Platypi Typeface By David Sargent
This project started in 2022 as part of the Type West Certificate in Type Design course run by the Letterform Archive in San Francisco.
I was part of an online cohort of around twenty students, and the course ran for a full year. Type West was a fantastic experience with amazing instructors, and I would highly recommend it to anyone wanting to develop their knowledge on type. They run one in-person and one online cohort per year.
Our assignment was to create a body text serif typeface, and I was interested in how far I could push the design while still keeping it readable. The heavy, pointed serifs came from this idea. Early in the process, I thought they looked like little platypus tails or webbed feet and ran with that concept. The biggest challenge was balancing pointed shapes with softer, rounded forms, and what worked on a single letter might not have worked when combined into words and longer text. The design went through a lot of iterations to get this right!

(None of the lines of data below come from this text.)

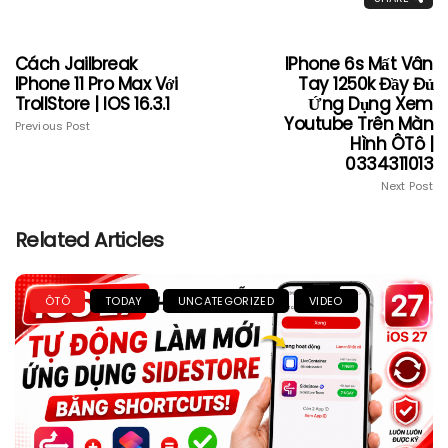
Cách Jailbreak
IPhone 6s Mất Vân
IPhone 11 Pro Max Với
Tay 1250k Đầy Đủ
TrollStore | IOS 16.3.1
Ứng Dụng Xem
Youtube Trên Màn
Previous Post
Hình ÔTô |
0334311013
Next Post
Related Articles
ÔTÔ
TODAY
UNCATEGORIZED
VIDEO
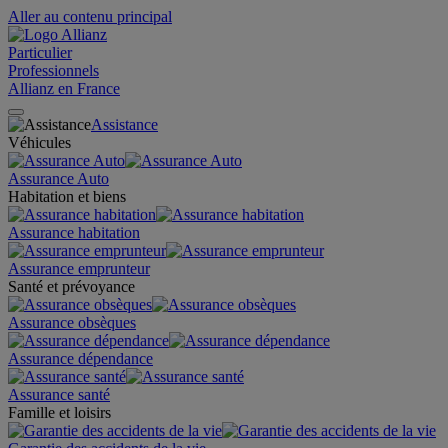
Aller au contenu principal
Particulier
Professionnels
Allianz en France
Assistance
Véhicules
Assurance Auto
Habitation et biens
Assurance habitation
Assurance emprunteur
Santé et prévoyance
Assurance obsèques
Assurance dépendance
Assurance santé
Famille et loisirs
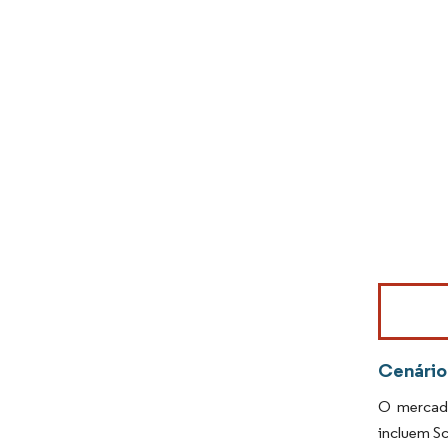
Imagem © Mo
Cenário
O mercado
incluem Sc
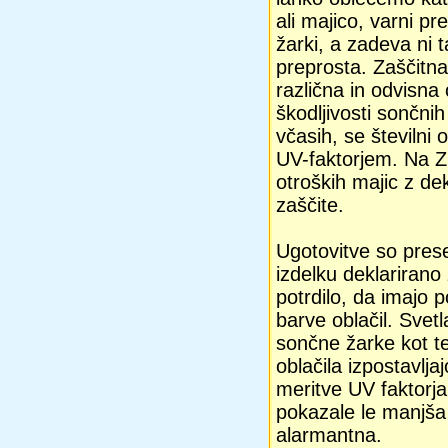
ali majico, varni p
žarki, a zadeva ni 
preprosta. Zaščitna
različna in odvisna 
škodljivosti sončni
včasih, se številni 
UV-faktorjem. Na ZP
otroških majic z dek
zaščite.
Ugotovitve so presen
izdelku deklarirano
potrdilo, da imajo 
barve oblačil. Svetl
sončne žarke kot t
oblačila izpostavl
meritve UV faktorja
pokazale le manjša 
alarmantna.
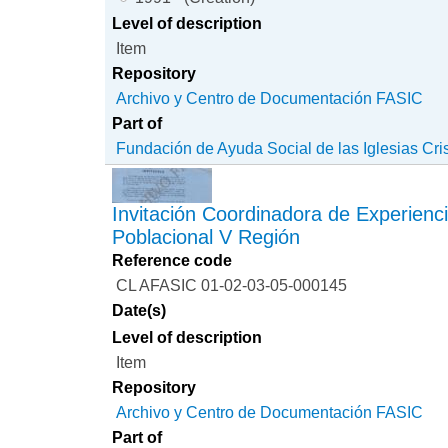
Level of description
Item
Repository
Archivo y Centro de Documentación FASIC
Part of
Fundación de Ayuda Social de las Iglesias Cri
Invitación Coordinadora de Experienc
Poblacional V Región
Reference code
CL AFASIC 01-02-03-05-000145
Date(s)
Level of description
Item
Repository
Archivo y Centro de Documentación FASIC
Part of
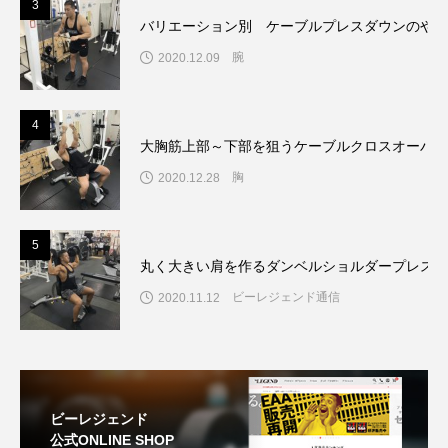
3
バリエーション別 ケーブルプレスダウンのやり
腕
2020.12.09
4
大胸筋上部～下部を狙うケーブルクロスオーバー
胸
2020.12.28
5
丸く大きい肩を作るダンベルショルダープレスの
ビーレジェンド通信
2020.11.12
ビーレジェンド
公式ONLINE SHOP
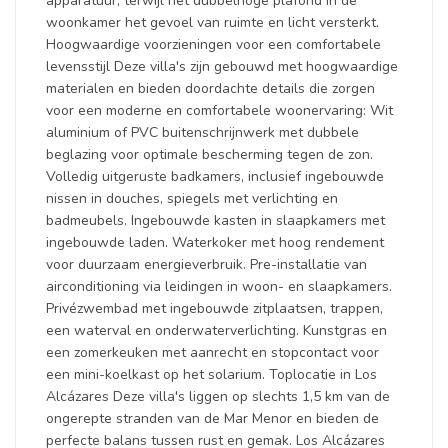
apparatuur, terwijl het dubbelhoge plafond in de
woonkamer het gevoel van ruimte en licht versterkt.
Hoogwaardige voorzieningen voor een comfortabele
levensstijl Deze villa's zijn gebouwd met hoogwaardige
materialen en bieden doordachte details die zorgen
voor een moderne en comfortabele woonervaring: Wit
aluminium of PVC buitenschrijnwerk met dubbele
beglazing voor optimale bescherming tegen de zon.
Volledig uitgeruste badkamers, inclusief ingebouwde
nissen in douches, spiegels met verlichting en
badmeubels. Ingebouwde kasten in slaapkamers met
ingebouwde laden. Waterkoker met hoog rendement
voor duurzaam energieverbruik. Pre-installatie van
airconditioning via leidingen in woon- en slaapkamers.
Privézwembad met ingebouwde zitplaatsen, trappen,
een waterval en onderwaterverlichting. Kunstgras en
een zomerkeuken met aanrecht en stopcontact voor
een mini-koelkast op het solarium. Toplocatie in Los
Alcázares Deze villa's liggen op slechts 1,5 km van de
ongerepte stranden van de Mar Menor en bieden de
perfecte balans tussen rust en gemak. Los Alcázares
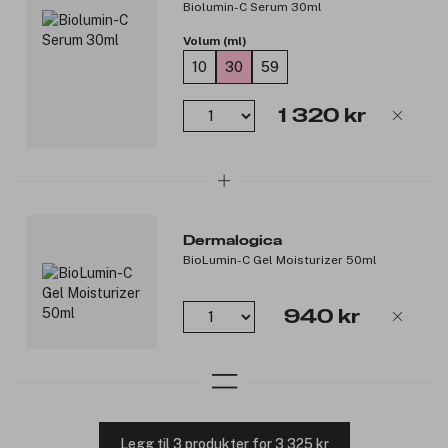
Biolumin-C Serum 30ml
Volum (ml)
10
30
59
1 320 kr
Dermalogica
BioLumin-C Gel Moisturizer 50ml
940 kr
Legg til 3 produkter for 3 325 kr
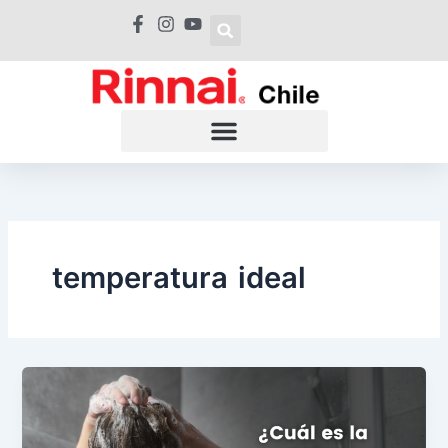
Ir
al
contenido
temperatura ideal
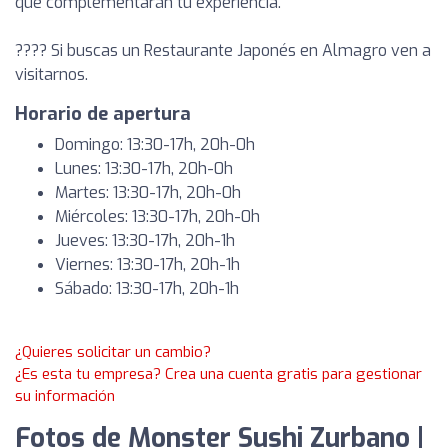
que complementarán tu experiencia.
???? Si buscas un Restaurante Japonés en Almagro ven a
visitarnos.
Horario de apertura
Domingo: 13:30-17h, 20h-0h
Lunes: 13:30-17h, 20h-0h
Martes: 13:30-17h, 20h-0h
Miércoles: 13:30-17h, 20h-0h
Jueves: 13:30-17h, 20h-1h
Viernes: 13:30-17h, 20h-1h
Sábado: 13:30-17h, 20h-1h
¿Quieres solicitar un cambio?
¿Es esta tu empresa? Crea una cuenta gratis para gestionar
su información
Fotos de Monster Sushi Zurbano |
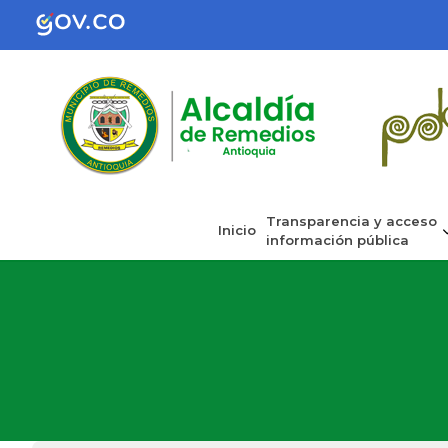
Transparencia y acceso
Inicio
información pública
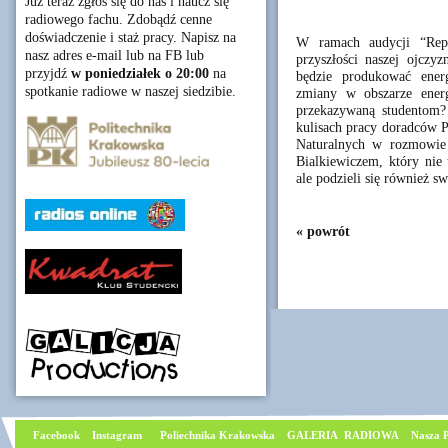
Już teraz zgłoś się do nas i naucz się
radiowego fachu. Zdobądź cenne
doświadczenie i staż pracy. Napisz na
W ramach audycji “Rep
nasz adres e-mail lub na FB lub
przyszłości naszej ojczyz
przyjdź
w poniedziałek o 20:00
na
będzie produkować energ
spotkanie radiowe w naszej siedzibie.
zmiany w obszarze ener
przekazywaną studentom? 
kulisach pracy doradców P
Naturalnych w rozmowie 
Bialkiewiczem, który nie t
ale podzieli się również 
« powrót
Facebook
I
nstagram
Poliechnika Krakowska
GALERIA RADIOWA
Nasza P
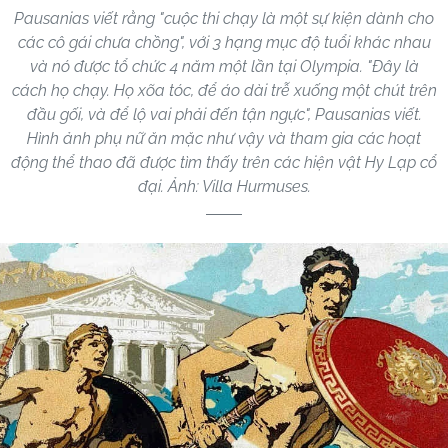
Pausanias viết rằng "cuộc thi chạy là một sự kiện dành cho
các cô gái chưa chồng", với 3 hạng mục độ tuổi khác nhau
và nó được tổ chức 4 năm một lần tại Olympia. "Đây là
cách họ chạy. Họ xõa tóc, để áo dài trễ xuống một chút trên
đầu gối, và để lộ vai phải đến tận ngực", Pausanias viết.
Hình ảnh phụ nữ ăn mặc như vậy và tham gia các hoạt
động thể thao đã được tìm thấy trên các hiện vật Hy Lạp cổ
đại. Ảnh: Villa Hurmuses.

What's funny is that the platypus was once considered to be a hoax — people thought it was multiple animals sewn together. I feel like Platypi shares this spirit with a mash-up of pointed serifs with more delicate strokes and framing. Somehow, I pulled it off, and the result is an interesting triangular pattern that appears along lines of text.
While at Type West, I completed a light, bold, and italic version, but continued to work on the project afterwards to where it is today. I linked up with Troy Leinster and his Type Masters program at this stage, and with his help, redrew most of the letterforms and polished any rough edges. It was released on Google Fonts in 2024 and has had over 100 million uses to date.
What I'm most proud of is the language support that Platypi offers. It supports over 300 languages, including all Australian Indigenous languages. The project is still ongoing, and I'm currently drawing a bunch of new glyphs that will extend this to 500 supported languages.